By day 5, the inflammatory process is almost complete and the gap between the injured muscle stumps is becoming smaller. 
Gentle pain –free muscle stretching can be commenced so as not to extend the gap between the injured stumps. 
Pain free isometric exercises (muscle contractions whilst keeping the muscle at the same length) can be commenced in a neutral range for the injured muscle and other surrounding muscles. 

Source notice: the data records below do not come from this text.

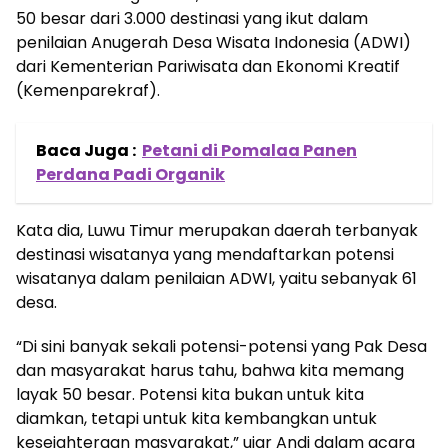
50 besar dari 3.000 destinasi yang ikut dalam
penilaian Anugerah Desa Wisata Indonesia (ADWI)
dari Kementerian Pariwisata dan Ekonomi Kreatif
(Kemenparekraf).
Baca Juga :
Petani di Pomalaa Panen
Perdana Padi Organik
Kata dia, Luwu Timur merupakan daerah terbanyak
destinasi wisatanya yang mendaftarkan potensi
wisatanya dalam penilaian ADWI, yaitu sebanyak 61
desa.
“Di sini banyak sekali potensi-potensi yang Pak Desa
dan masyarakat harus tahu, bahwa kita memang
layak 50 besar. Potensi kita bukan untuk kita
diamkan, tetapi untuk kita kembangkan untuk
kesejahteraan masyarakat,” ujar Andi dalam acara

Interestingly, a injured muscle is capable of reproducing 75% of its maximal force by Day 3 but we need to continue to protect the regenerating muscle fibres. Low loads and high repetitions in pain free positions are used to maximise the neural response to exercise (i.e. build better connections between the brain and the muscle). 
 
By Day 7 the gap between damaged fibres is almost closed as the denser scar tissue contracts.  Stronger static pain-free stretching can now be commenced to stretch the scar. Warm-up before exercise is advised. When combined with stretching this should increase the muscle’s capacity to produce force and resist further damage. 
 
Rehabilitation is important to restore strength, endurance and flexibility to aid return to activity and help prevent recurrence of injury. Early rehabilitation in this first week is based on enhancing muscle regeneration, minimising scar formation and avoiding the undesirable effects of immobilisation. 
 
To maintain fitness, cross training, such as swimming/deep water running, so non-injured muscles remain active and cardiovascular fitness is maintained is advised.
 
If involved in sports, the use of mental imagery can be used to continue skills. Mental practice is shown to increase brain activity in areas that are normally used for doing the task in real life. So there really is a benefit from just thinking about exercise!!
 
As you can see it’s a busy week in the first week in the life of an injured muscle and a week where the timing of your treatment, rehabilitation and other activities can really effect the healing process. This is why your Physio will often want to see you a few times within this first seven days to ensure you are on track to the shortest path to recovery.